If toilet paper is not a luxury, pads and tampons should not be either.

People have periods for around 38 years of their lives and no control over it. Feminine hygiene products like pads and tampons are a necessity, and yet 40 states tax them as luxury items, according to Upworthy.

A luxury tax is a tax placed on items that have been deemed nonessential or unnecessary. This seems ludicrous. Currently, Tennessee taxes pads and tampons as luxury items.

How could an item so crucial to the life of nearly every female in the world be considered a nonessential item, let alone a luxury? There is no one in the world who would say having a period is a luxury. It is messy, and do you know what the only way is to keep this fact of life from becoming a giant mess? Pads and tampons.

If you walk into any public restroom, odds are the establishment has kindly provided you with toilet paper free of charge.

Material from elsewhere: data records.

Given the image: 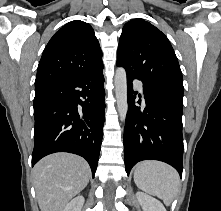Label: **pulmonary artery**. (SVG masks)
<instances>
[{
  "label": "pulmonary artery",
  "instance_id": "1",
  "mask_svg": "<svg viewBox=\"0 0 221 211\" xmlns=\"http://www.w3.org/2000/svg\"><path fill=\"white\" fill-rule=\"evenodd\" d=\"M134 84L136 85V87L138 88L140 93L143 94L142 83L140 81H138V80H134Z\"/></svg>",
  "mask_w": 221,
  "mask_h": 211
}]
</instances>
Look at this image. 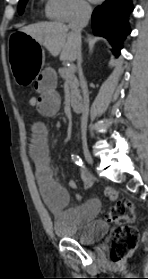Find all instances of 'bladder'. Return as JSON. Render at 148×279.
<instances>
[{
    "label": "bladder",
    "mask_w": 148,
    "mask_h": 279,
    "mask_svg": "<svg viewBox=\"0 0 148 279\" xmlns=\"http://www.w3.org/2000/svg\"><path fill=\"white\" fill-rule=\"evenodd\" d=\"M54 231L58 236L74 240L80 244H93L103 239L108 233V225L102 220H94L84 225L66 223L59 215L53 223Z\"/></svg>",
    "instance_id": "1"
}]
</instances>
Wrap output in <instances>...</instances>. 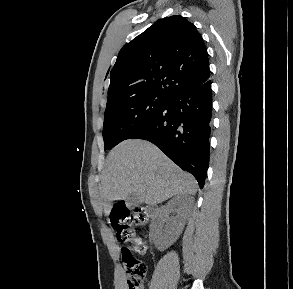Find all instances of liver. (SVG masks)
Returning <instances> with one entry per match:
<instances>
[{"mask_svg":"<svg viewBox=\"0 0 293 289\" xmlns=\"http://www.w3.org/2000/svg\"><path fill=\"white\" fill-rule=\"evenodd\" d=\"M99 190L106 203L134 193L142 203L156 205L177 194H195L197 182L155 145L129 139L109 152Z\"/></svg>","mask_w":293,"mask_h":289,"instance_id":"1","label":"liver"}]
</instances>
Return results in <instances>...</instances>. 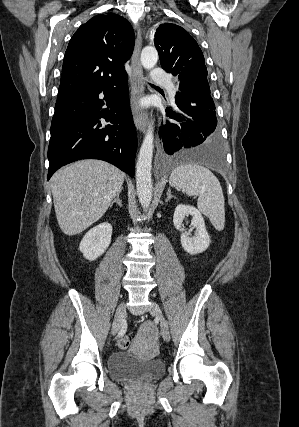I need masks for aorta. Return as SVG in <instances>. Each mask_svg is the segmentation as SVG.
<instances>
[{
    "mask_svg": "<svg viewBox=\"0 0 299 427\" xmlns=\"http://www.w3.org/2000/svg\"><path fill=\"white\" fill-rule=\"evenodd\" d=\"M158 61V52L154 47H145L141 53L142 66L150 70ZM153 122L149 124L136 163V187L139 202L146 211L151 203L153 186L151 178L152 157L154 149Z\"/></svg>",
    "mask_w": 299,
    "mask_h": 427,
    "instance_id": "762f6f07",
    "label": "aorta"
}]
</instances>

Toilet paper is not considered a luxury but it has a near identical purpose to pads and tampons: cleanliness and hygiene. No one would want to sit in urine or feces just like no one would want to sit in menstrual fluid.

Student Health Services currently provides pads and tampons free of charge to students. This is a step, but more needs to be done.

Brown University in Providence, Rhode Island recently began distributing pads and tampons in every bathroom of their non-residential buildings in order to fight against the “tampon tax.” Those who began the project decided the time for unnecessary taxation on feminine hygiene products needed to come to an end, according to The Washington Post.

Those people took a giant step toward fixing this problem. People who have tried to get the taxes removed have been told the issue is not important. The tax should be considered important when a necessity like pads and tampons are taxed, but a more or less unessential item like condoms may not have been taxed, according to NPR.

This entire debate also brings into question gender bias. Gender bias is the preference of one gender over the other, which implies that in a world where both genders are supposed to be equal, favoritism is shown to the males of society rather than both males and females.

Pads and tampons are completely necessary. No one who menstruates can go without them, because every 21 to 35 days, the uterus sheds its lining and causes immense pain and bloodshed for two to seven days. The items should not be taxed. More schools and universities should follow in Brown University’s footsteps and offer free pads and tampons.

Most people have to constantly worry about whether or not they remembered to put a pad or tampon in their purse or backpack. Also, due to the luxury tax in Tennessee, a box of them can cost anywhere from $4 to $10.

How great would it be if any time someone at APSU had a period emergency, they could go to a bathroom on campus to find pads or tampons available? It would save the day and the clothes. Buildings like Sundquist, Harned and the Morgan University Center that are constantly busy would be great places to have stocked bathrooms. In fact, any building on campus would be beneficial to students if stocked.

Stocking up on pads and tampons would be extremely beneficial to students on campus and it makes sense for a campus with thousands of students to offer this.

If APSU provided free or fairly inexpensive pads in nonresidential buildings, it would save the students on campus money that could go toward food or books.

A pack of 24 rolls of toilet paper can cost only $6 and last for months, while a box of 20 pads costs just as much and may only last through one or two periods. Yes, pads are different; they are thicker and more absorbent, so it makes sense they would be a little more expensive than some other necessities, but the current prices are ridiculously high for something that does not last very long.

Most people will spend around $1,773 or more in their lifetime, about $60 a year, in order to pay for something that she cannot live in society without, according to Huffington Post. That is not even considering all kinds of other expenses, including birth control or new underwear, that can add up to around $18,000, according to Huffington Post. Something as essential as pads and tampons should not have an additional tax added to them and more people need to realize how ridiculous this tax is.